───── Task data ─────

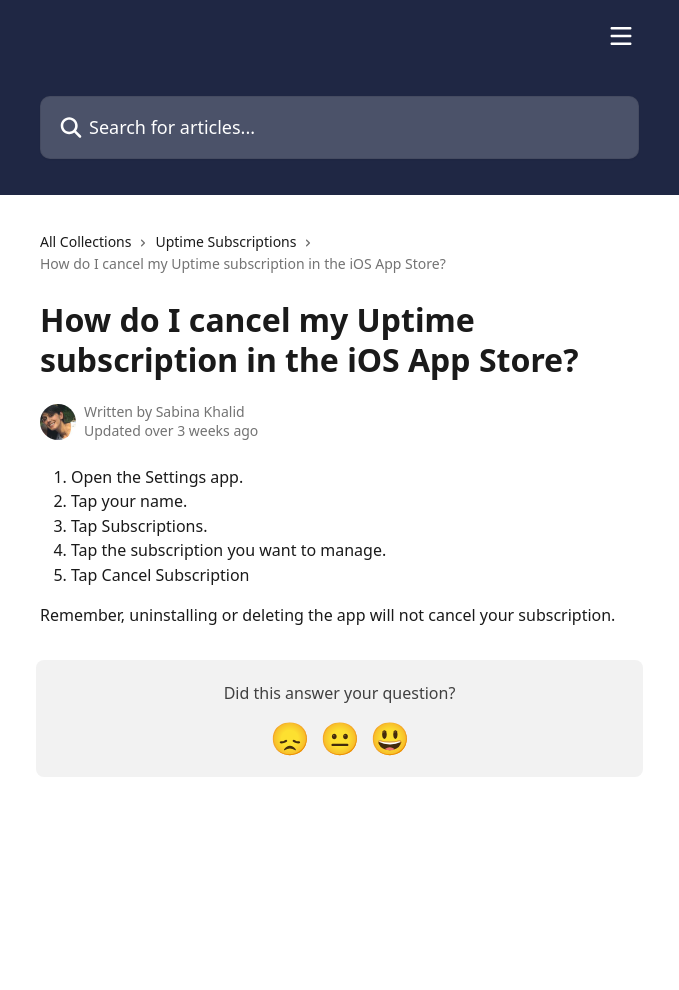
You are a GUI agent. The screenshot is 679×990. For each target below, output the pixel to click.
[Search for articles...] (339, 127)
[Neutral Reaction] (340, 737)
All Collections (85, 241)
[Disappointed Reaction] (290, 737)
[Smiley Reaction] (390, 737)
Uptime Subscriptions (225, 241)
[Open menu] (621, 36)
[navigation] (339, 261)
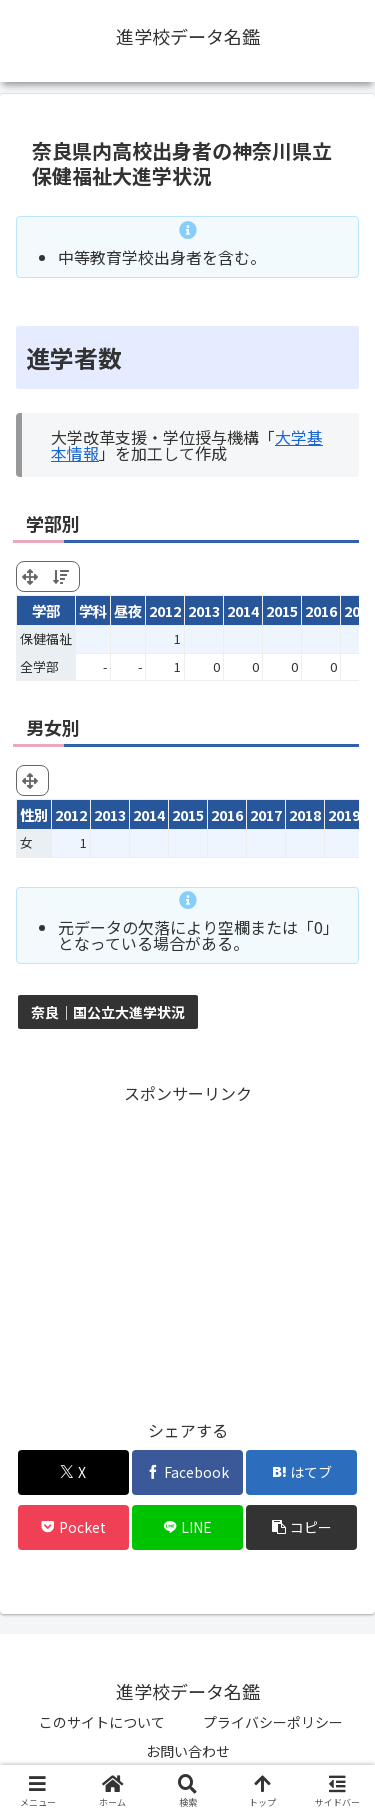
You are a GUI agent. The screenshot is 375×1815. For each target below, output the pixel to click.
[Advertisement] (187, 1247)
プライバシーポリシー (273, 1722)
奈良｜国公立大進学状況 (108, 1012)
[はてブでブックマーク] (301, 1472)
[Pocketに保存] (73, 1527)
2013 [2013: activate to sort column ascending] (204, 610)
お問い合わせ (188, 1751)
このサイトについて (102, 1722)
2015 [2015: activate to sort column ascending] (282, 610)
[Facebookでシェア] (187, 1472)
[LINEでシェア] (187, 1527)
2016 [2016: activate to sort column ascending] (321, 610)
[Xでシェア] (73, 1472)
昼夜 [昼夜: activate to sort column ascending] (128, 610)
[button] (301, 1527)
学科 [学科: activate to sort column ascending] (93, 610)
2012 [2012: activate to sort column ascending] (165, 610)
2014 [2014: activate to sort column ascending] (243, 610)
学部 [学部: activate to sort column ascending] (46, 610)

─────
───── Task data ─────

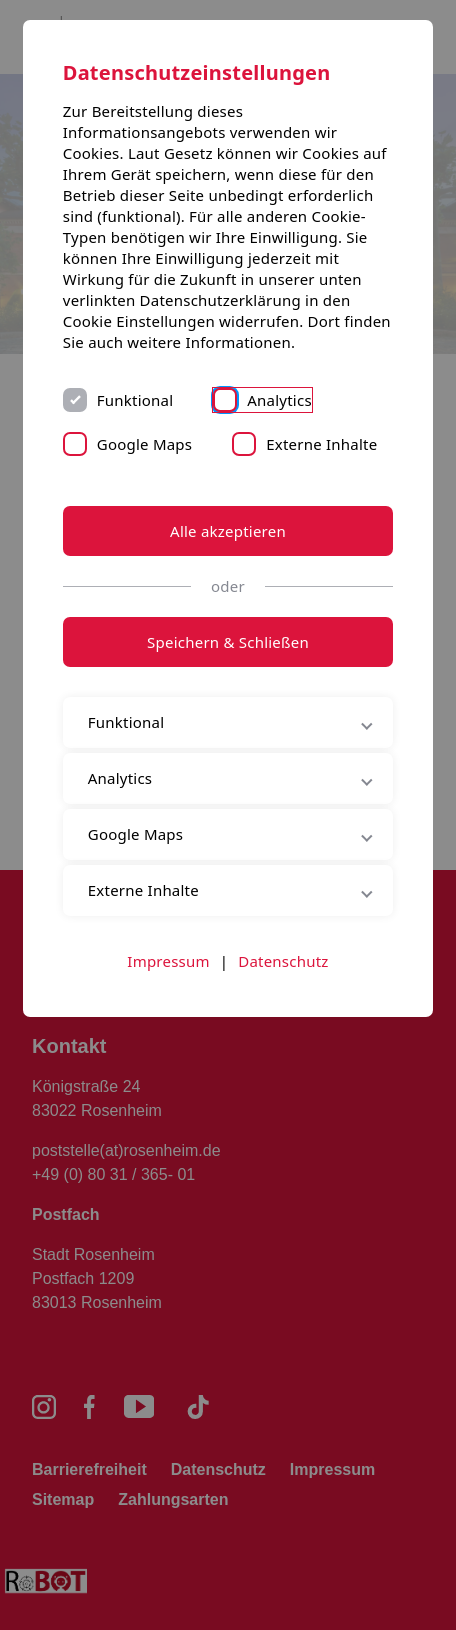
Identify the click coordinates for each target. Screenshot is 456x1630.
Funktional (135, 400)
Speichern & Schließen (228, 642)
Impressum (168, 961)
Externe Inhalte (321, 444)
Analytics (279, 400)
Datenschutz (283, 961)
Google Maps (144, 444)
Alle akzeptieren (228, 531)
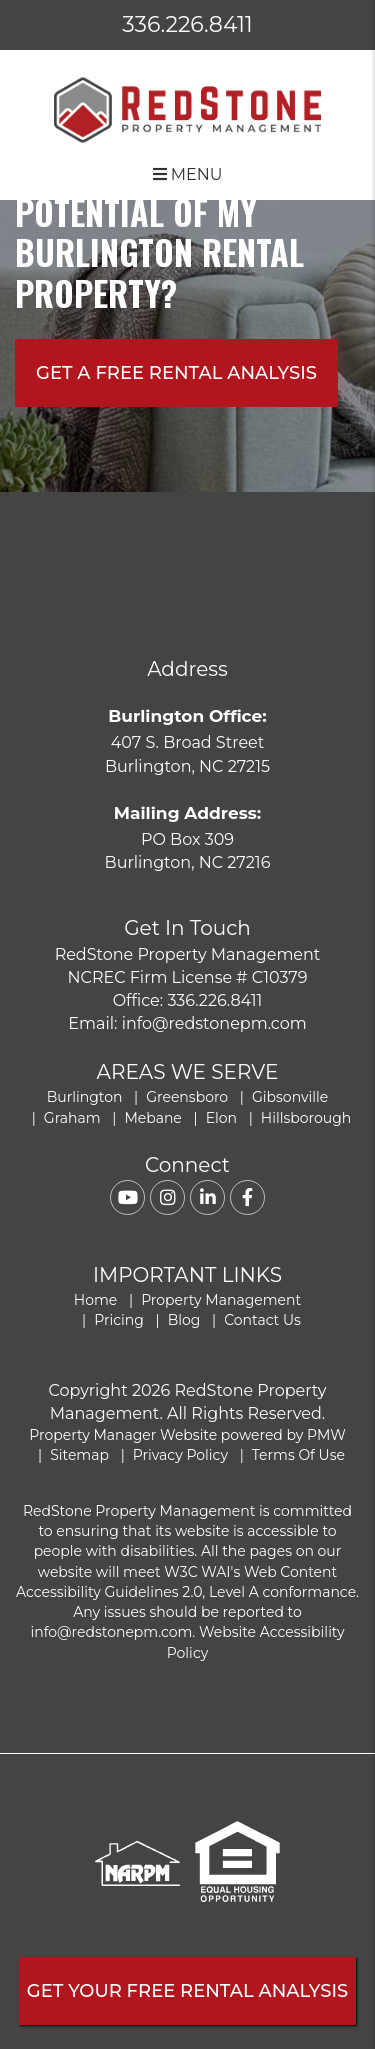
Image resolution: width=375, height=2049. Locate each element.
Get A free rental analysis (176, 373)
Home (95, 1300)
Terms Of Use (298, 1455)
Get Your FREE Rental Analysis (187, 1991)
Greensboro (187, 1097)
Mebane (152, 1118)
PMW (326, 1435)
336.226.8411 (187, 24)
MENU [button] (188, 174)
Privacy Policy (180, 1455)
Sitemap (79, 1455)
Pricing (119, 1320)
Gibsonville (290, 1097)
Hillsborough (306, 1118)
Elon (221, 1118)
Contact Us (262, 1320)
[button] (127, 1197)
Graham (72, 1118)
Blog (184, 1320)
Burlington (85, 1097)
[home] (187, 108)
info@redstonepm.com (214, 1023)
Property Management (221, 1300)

─────

Task brief →
Among the entries above, locate the lines containing "Hillsborough (306, 1118)" and "Property Management (221, 1300)", and transcribe exactly those two lines and all lines between.

Result for this exercise →
Hillsborough (306, 1118)
Elon (221, 1118)
Contact Us (262, 1320)
[button] (127, 1197)
Graham (72, 1118)
Blog (184, 1320)
Burlington (85, 1097)
[home] (187, 108)
info@redstonepm.com (214, 1023)
Property Management (221, 1300)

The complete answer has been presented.